Desafios da modalidade de ensino EJA: Educação de Jovens e Adultos
Enviada em 10/05/2020
Ratificada em 1988, a Constituição Cidadã assegura aos indivíduos o direito à educação, à participação política e ao trabalho. No entanto, é indubitável que isso não é uma realidade plena no Brasil, uma vez que vários cidadãos dependem da modalidade de Educação de Jovens e Adultos (EJA) devido à evasão escolar, a qual persiste, ainda neste método, a partir, não só do desafio de conciliar as diversas jornadas, mas também da baixa contemplação de populações marginalizadas.
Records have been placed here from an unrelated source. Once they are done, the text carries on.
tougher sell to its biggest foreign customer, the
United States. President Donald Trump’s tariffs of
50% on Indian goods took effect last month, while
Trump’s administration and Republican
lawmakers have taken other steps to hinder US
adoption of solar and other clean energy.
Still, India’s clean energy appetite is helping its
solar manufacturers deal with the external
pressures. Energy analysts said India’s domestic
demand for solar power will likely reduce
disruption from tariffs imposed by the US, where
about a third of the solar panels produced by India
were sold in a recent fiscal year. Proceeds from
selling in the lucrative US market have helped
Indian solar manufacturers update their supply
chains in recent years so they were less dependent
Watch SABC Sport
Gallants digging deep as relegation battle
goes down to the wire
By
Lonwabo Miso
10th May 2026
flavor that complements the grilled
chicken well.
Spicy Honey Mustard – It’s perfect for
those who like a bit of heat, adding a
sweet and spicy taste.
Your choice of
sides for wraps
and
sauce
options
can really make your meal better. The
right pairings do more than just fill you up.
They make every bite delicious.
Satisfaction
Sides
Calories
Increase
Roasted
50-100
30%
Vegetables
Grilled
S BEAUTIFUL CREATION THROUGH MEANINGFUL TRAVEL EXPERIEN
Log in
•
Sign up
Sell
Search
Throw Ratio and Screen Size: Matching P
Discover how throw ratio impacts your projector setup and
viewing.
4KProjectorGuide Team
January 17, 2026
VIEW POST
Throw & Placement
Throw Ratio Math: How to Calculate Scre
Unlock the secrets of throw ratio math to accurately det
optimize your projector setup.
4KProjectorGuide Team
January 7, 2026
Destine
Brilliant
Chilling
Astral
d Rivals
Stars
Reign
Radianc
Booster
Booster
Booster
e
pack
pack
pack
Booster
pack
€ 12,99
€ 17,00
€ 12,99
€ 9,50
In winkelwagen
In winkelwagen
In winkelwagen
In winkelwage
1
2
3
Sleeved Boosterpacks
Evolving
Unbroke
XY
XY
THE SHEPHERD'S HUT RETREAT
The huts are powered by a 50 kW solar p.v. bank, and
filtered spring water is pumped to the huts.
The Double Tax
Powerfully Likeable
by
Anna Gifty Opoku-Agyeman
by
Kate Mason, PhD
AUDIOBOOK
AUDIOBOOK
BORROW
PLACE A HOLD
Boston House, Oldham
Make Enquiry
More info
Perante isso, são necessárias medidas em prol de um ensino libertador e crítico, que adeque os indivíduos às realidades sociais e trabalhistas.
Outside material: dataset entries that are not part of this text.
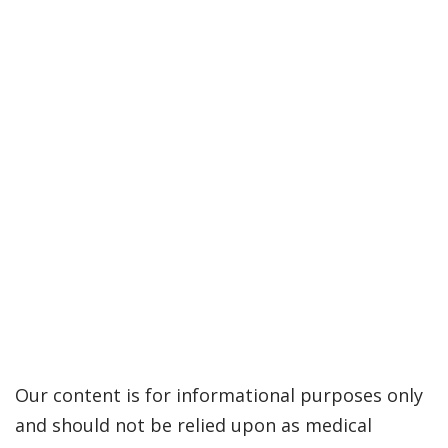
Our content is for informational purposes only
and should not be relied upon as medical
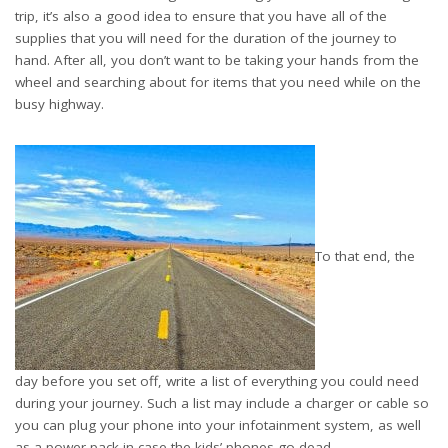
trip, it’s also a good idea to ensure that you have all of the
supplies that you will need for the duration of the journey to
hand. After all, you don’t want to be taking your hands from the
wheel and searching about for items that you need while on the
busy highway.
To that end, the
day before you set off, write a list of everything you could need
during your journey. Such a list may include a charger or cable so
you can plug your phone into your infotainment system, as well
as a power pack in case the kids’ phones go dead.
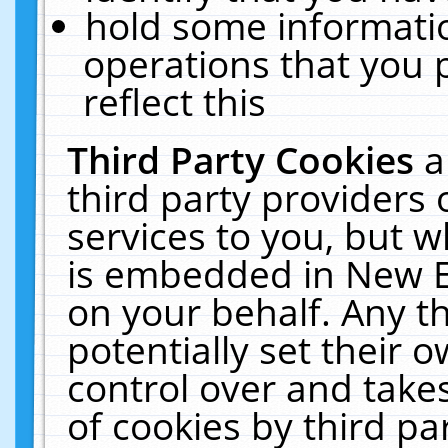
hold some informati
operations that you 
reflect this
Third Party Cookies
a
third party providers
services to you, but w
is embedded in New E
on your behalf. Any th
potentially set their
control over and takes
of cookies by third pa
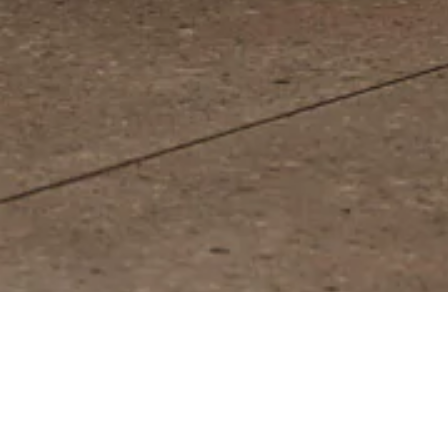
Jean De Khaki/Natural Lamp - Smal
PLAY SOUND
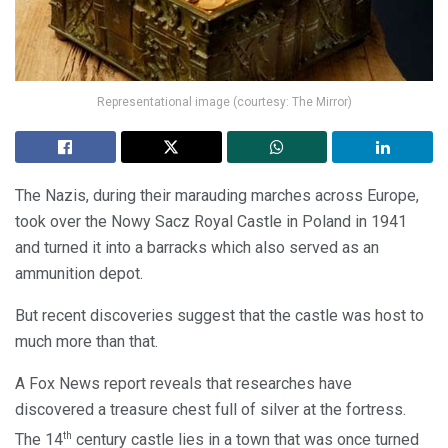
Representational image (courtesy: The Mirror)
The Nazis, during their marauding marches across Europe,
took over the Nowy Sacz Royal Castle in Poland in 1941
and turned it into a barracks which also served as an
ammunition depot.
But recent discoveries suggest that the castle was host to
much more than that.
A Fox News report reveals that researches have
discovered a treasure chest full of silver at the fortress.
th
The 14
century castle lies in a town that was once turned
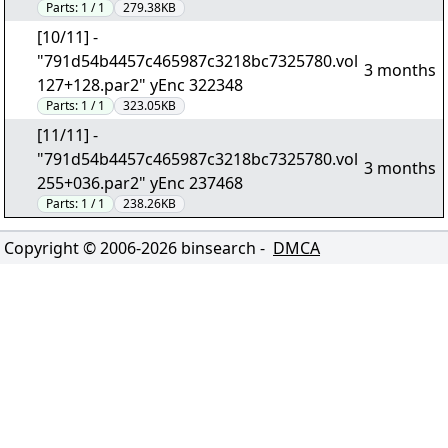
Parts:
1 / 1
279.38KB
[10/11] -
"791d54b4457c465987c3218bc7325780.vol
3 months
127+128.par2" yEnc 322348
Parts:
1 / 1
323.05KB
[11/11] -
"791d54b4457c465987c3218bc7325780.vol
3 months
255+036.par2" yEnc 237468
Parts:
1 / 1
238.26KB
Copyright © 2006-
2026
binsearch -
DMCA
Nesse sentido, é importante destacar que a supervalorização da renda, em detrimento do potencial transformador do ensino, é um fator preponderante para o agravamento da desqualificação trabalhista. Quanto a isso, a série “Adultos Sem Diploma”, veiculada na Globo, analisa a desistência da conclusão do EJA por entraves como a falta de apoio e a sobrecarga de jornadas. Nessa perspectiva, é evidente que o descaso para com a educação é um fator preponderante para a diminuta profissionalização, que suscita o desemprego, além de disparidades socioeconômicas, o que, por conseguinte, dificulta a mobilidade social e provoca um aumento no Índice de Gini — medidor da desigualdade de um país.
Ademais, é importante ressaltar que o ensino em áreas afastadas ainda é vilipendiado e, diversas vezes, não é adequado à realidade da população. Nesse viés, a visita de Paulo Freire a Angicos, no interior do Rio Grande do Norte, representou um marco na educação brasileira, uma vez que o pedagogo desenvolveu uma abordagem contemplativa em prol da liberdade e criticidade. No entanto, a aplicação desse método, na hodiernidade, não é efetiva devido a entraves como a escassez de escolas e da disponibilidade de alfabetização tardia em regiões negligenciadas, o que, consequentemente, favorece a baixa participação cidadão entre estas comunidades.
Destarte, ante a marginalização proveniente da desqualificação profissional e do diminuto acesso à educação, urgem ações com o fito de efetivar a Educação de Jovens e Adultos a partir da integração de trabalhadores e de comunidades a este sistema. Para isso, é fulcral que o Ministério da Educação torne a educação democrática, o que deve ocorrer por intermédio da expansão no número de escolas, principalmente as que contemplem o EJA, além do desenvolvimento de cursos técnicos voltados para áreas emergentes no mercado de trabalho em universidades, visando a expansão de um ensino libertador, crítico e mitigador de mazelas sociais. Assim, assegurar-se-á, de fato, os direitos sociais tais como previstos na Constituição Cidadã.